Arsenal enjoying Europa League experience as Wenger looks to youth
No doubt there were Arsenal fans who viewed the fifth place finish and subsequent entry into the Europa League as something of a demotion. To be fair, it's hard to make a case that it's not. In terms of prestige, reputation, prize money and all the rest, it's clear the Champions League is the top shelf tournament.
What's also clear, and it has been clear for some time after seven successive exits at the round of 16 stage, is that it's a competition Arsenal have no chance of winning at this moment in time. It's all very well taking part, but the repetitive tedium of being knocked out at the same point year after year after year drives people towards indifference.
It means that the Europa League, even if it's not what everyone wants, at least provides something new and different. New opposition, different kick-off times, and when it comes to the kind of teams Arsene Wenger selects for these games, there are new and different faces in there too.

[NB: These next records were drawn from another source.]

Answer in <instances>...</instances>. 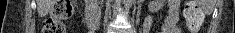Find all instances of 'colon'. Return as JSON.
<instances>
[{"label":"colon","mask_w":235,"mask_h":33,"mask_svg":"<svg viewBox=\"0 0 235 33\" xmlns=\"http://www.w3.org/2000/svg\"><path fill=\"white\" fill-rule=\"evenodd\" d=\"M73 15V7L70 0H58L50 11V15L44 21L43 33H65V26L63 21L68 20ZM184 18L188 29L192 33H196L199 29L203 13L199 6L190 1L186 4L184 9Z\"/></svg>","instance_id":"1"}]
</instances>
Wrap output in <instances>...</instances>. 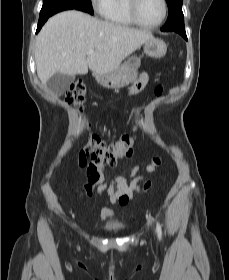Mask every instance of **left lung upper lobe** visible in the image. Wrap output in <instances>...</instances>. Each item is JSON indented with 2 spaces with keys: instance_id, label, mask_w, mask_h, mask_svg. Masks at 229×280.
<instances>
[{
  "instance_id": "obj_1",
  "label": "left lung upper lobe",
  "mask_w": 229,
  "mask_h": 280,
  "mask_svg": "<svg viewBox=\"0 0 229 280\" xmlns=\"http://www.w3.org/2000/svg\"><path fill=\"white\" fill-rule=\"evenodd\" d=\"M169 8L168 19L161 28L162 31H176L184 29V16L182 12L183 0H166Z\"/></svg>"
}]
</instances>
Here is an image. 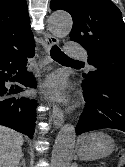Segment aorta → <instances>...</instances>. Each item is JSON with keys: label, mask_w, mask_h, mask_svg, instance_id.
Listing matches in <instances>:
<instances>
[{"label": "aorta", "mask_w": 125, "mask_h": 167, "mask_svg": "<svg viewBox=\"0 0 125 167\" xmlns=\"http://www.w3.org/2000/svg\"><path fill=\"white\" fill-rule=\"evenodd\" d=\"M72 24L71 16L65 12H54L48 19L49 30L56 37L68 35ZM75 139V127L71 124H65L59 131L53 146L51 167H69Z\"/></svg>", "instance_id": "obj_1"}]
</instances>
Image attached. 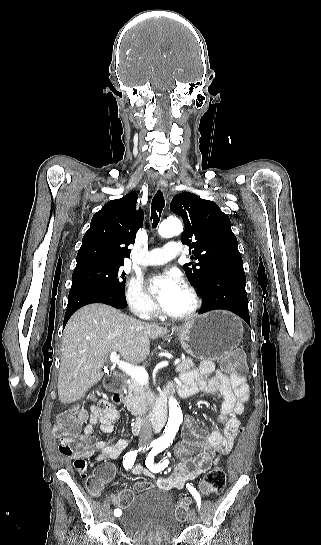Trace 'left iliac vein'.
I'll list each match as a JSON object with an SVG mask.
<instances>
[{
  "label": "left iliac vein",
  "instance_id": "obj_1",
  "mask_svg": "<svg viewBox=\"0 0 321 545\" xmlns=\"http://www.w3.org/2000/svg\"><path fill=\"white\" fill-rule=\"evenodd\" d=\"M197 520V513H196V510H192L191 514H190V518H189V521L191 524H194Z\"/></svg>",
  "mask_w": 321,
  "mask_h": 545
}]
</instances>
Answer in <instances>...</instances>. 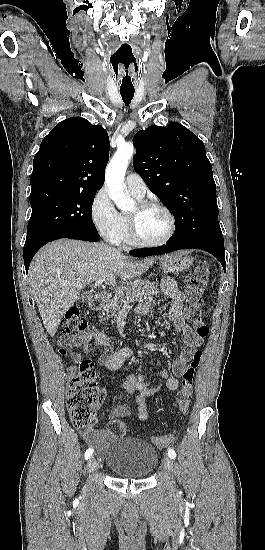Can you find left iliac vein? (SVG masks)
<instances>
[{"mask_svg":"<svg viewBox=\"0 0 265 550\" xmlns=\"http://www.w3.org/2000/svg\"><path fill=\"white\" fill-rule=\"evenodd\" d=\"M163 465H164V468L169 472L173 468L172 460L169 457H165Z\"/></svg>","mask_w":265,"mask_h":550,"instance_id":"1","label":"left iliac vein"}]
</instances>
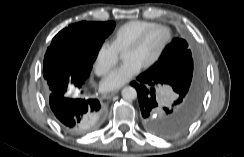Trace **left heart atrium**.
Segmentation results:
<instances>
[{
  "instance_id": "obj_1",
  "label": "left heart atrium",
  "mask_w": 244,
  "mask_h": 157,
  "mask_svg": "<svg viewBox=\"0 0 244 157\" xmlns=\"http://www.w3.org/2000/svg\"><path fill=\"white\" fill-rule=\"evenodd\" d=\"M140 69L141 66L138 63L127 60L103 80L102 88L106 91L118 89L135 76Z\"/></svg>"
}]
</instances>
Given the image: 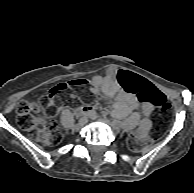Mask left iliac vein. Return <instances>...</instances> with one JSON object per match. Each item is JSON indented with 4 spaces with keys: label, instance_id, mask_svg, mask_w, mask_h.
<instances>
[{
    "label": "left iliac vein",
    "instance_id": "4c4485c4",
    "mask_svg": "<svg viewBox=\"0 0 194 193\" xmlns=\"http://www.w3.org/2000/svg\"><path fill=\"white\" fill-rule=\"evenodd\" d=\"M102 121L108 124L114 131H119L121 124L118 123L116 120L111 121L107 119H102Z\"/></svg>",
    "mask_w": 194,
    "mask_h": 193
}]
</instances>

Not least because the schedule demands it. Arsenal's upcoming Premier League game against Brighton on Sunday comes fewer than 72 hours after their 4-2 win over BATE Borisov in Belarus on Thursday night, meaning the Arsenal manager has to use the full depth of his squad.
His team selection for that game saw him field experienced heads Per Mertesacker, Jack Wilshere, Olivier Giroud and Theo Walcott, but there were young players in key positions too. They had 17-year-old Reiss Nelson at right wing-back, and 20-year-old Ainsley Maitland-Niles on the other side. Joe Willock, 18, was handed his full debut in central midfield, and he put in a very impressive and encouraging display.
There are those who will dismiss it simply because of the reputation of the opposition, but BATE have played in the Champions League for five of the last eight seasons. They're not one of the Europe's leading lights, but nor are they total pushovers as wins against Roma and Bayern Munich illustrate
One of Wenger's great strengths in his many years as Arsenal manager is his willingness to give youth a chance. In recent years that hasn't been quite as prevalent, perhaps because of a lack of emerging talent, but also an inability to find the opportunity to give them the chances they need. The almost relentless pressure he's been under to achieve results mean it's more difficult to take the risks involved with playing inexperienced young men.
The Europa League allows him to do that, particularly in the group stage. The fact that some view it as beneath a club like Arsenal alleviates some of the pressure, but with that also comes a kind of freedom.
To see Willock and Nelson take their fledgling steps makes it enjoyable to watch and when they're bolstered by the kind of experience that can make the vital contributions -- like Giroud's 100th Arsenal goal -- it's hard not to feel somewhat reinvigorated watching the games. It's not just more the same, rinse and repeat.
The club's inability to make progress in the Champions League requires them to readjust their targets. What is the point in bemoaning the lack of participation in a tournament you can't win when you find yourself in one that you can?
The Europa League may not be the priority, and Wenger has made it clear that doing as well as possible in the Premier League is the primary objective this season, but it remains a competition that could provide silverware this season. Arsenal haven't won a European trophy since 1994, that famous 1-0 Cup Winners Cup victory over Parma, so are in no position to be snobby about the possibility of winning the second of the two on offer.
As the tournament goes on, and as the final draws closer, you can be sure Wenger will have plenty to think about in terms of his team selections. The smattering of youth may become smaller, the experienced contingent will grow larger, but for now the group stages allow him to blend his squad to good effect, and so far the performances and results have been very enjoyable.